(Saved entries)
━━━━
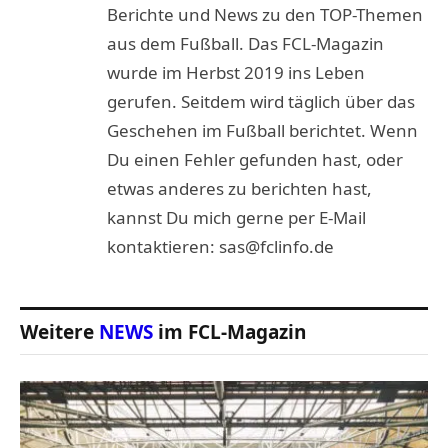
Berichte und News zu den TOP-Themen
aus dem Fußball. Das FCL-Magazin
wurde im Herbst 2019 ins Leben
gerufen. Seitdem wird täglich über das
Geschehen im Fußball berichtet. Wenn
Du einen Fehler gefunden hast, oder
etwas anderes zu berichten hast,
kannst Du mich gerne per E-Mail
kontaktieren: sas@fclinfo.de
Weitere
NEWS
im FCL-Magazin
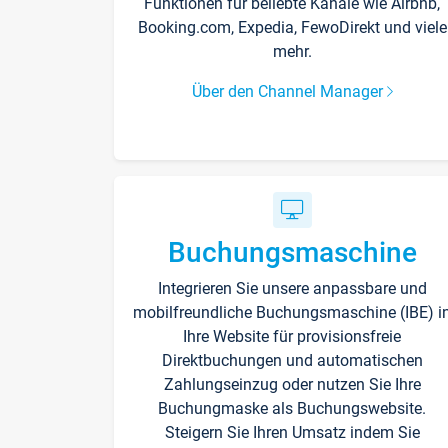
Funktionen für beliebte Kanäle wie Airbnb,
Booking.com, Expedia, FewoDirekt und viele
mehr.
Über den Channel Manager
Buchungsmaschine
Integrieren Sie unsere anpassbare und
mobilfreundliche Buchungsmaschine (IBE) i
Ihre Website für provisionsfreie
Direktbuchungen und automatischen
Zahlungseinzug oder nutzen Sie Ihre
Buchungmaske als Buchungswebsite.
Steigern Sie Ihren Umsatz indem Sie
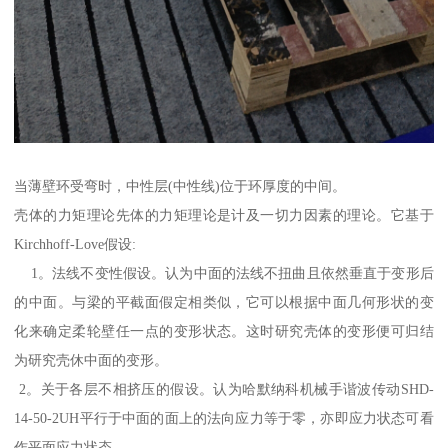
当薄壁环受弯时，中性层(中性线)位于环厚度的中间。
壳体的力矩理论先体的力矩理论是计及一切力因素的理论。它基于
Kirchhoff-Love假设:
1。法线不变性假设。认为中面的法线不扭曲且依然垂直于变形后
的中面。与梁的平截面假定相类似，它可以根据中面几何形状的变
化来确定柔轮壁任一点的变形状态。这时研究壳体的变形便可归结
为研究壳休中面的变形。
2。关于各层不相挤压的假设。认为哈默纳科机械手谐波传动SHD-
14-50-2UH平行于中面的面上的法向应力等于零，亦即应力状态可看
作平面应力状态。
━━━━
Task to complete: Would you output all of the entries above exactly, keeping the pictures out?

Answer area:
Berichte und News zu den TOP-Themen
aus dem Fußball. Das FCL-Magazin
wurde im Herbst 2019 ins Leben
gerufen. Seitdem wird täglich über das
Geschehen im Fußball berichtet. Wenn
Du einen Fehler gefunden hast, oder
etwas anderes zu berichten hast,
kannst Du mich gerne per E-Mail
kontaktieren: sas@fclinfo.de
Weitere
NEWS
im FCL-Magazin
Funktionen für beliebte Kanäle wie Airbnb,
Booking.com, Expedia, FewoDirekt und viele
mehr.
Über den Channel Manager
Buchungsmaschine
Integrieren Sie unsere anpassbare und
mobilfreundliche Buchungsmaschine (IBE) i
Ihre Website für provisionsfreie
Direktbuchungen und automatischen
Zahlungseinzug oder nutzen Sie Ihre
Buchungmaske als Buchungswebsite.
Steigern Sie Ihren Umsatz indem Sie
当薄壁环受弯时，中性层(中性线)位于环厚度的中间。
壳体的力矩理论先体的力矩理论是计及一切力因素的理论。它基于
Kirchhoff-Love假设:
1。法线不变性假设。认为中面的法线不扭曲且依然垂直于变形后
的中面。与梁的平截面假定相类似，它可以根据中面几何形状的变
化来确定柔轮壁任一点的变形状态。这时研究壳体的变形便可归结
为研究壳休中面的变形。
2。关于各层不相挤压的假设。认为哈默纳科机械手谐波传动SHD-
14-50-2UH平行于中面的面上的法向应力等于零，亦即应力状态可看
作平面应力状态。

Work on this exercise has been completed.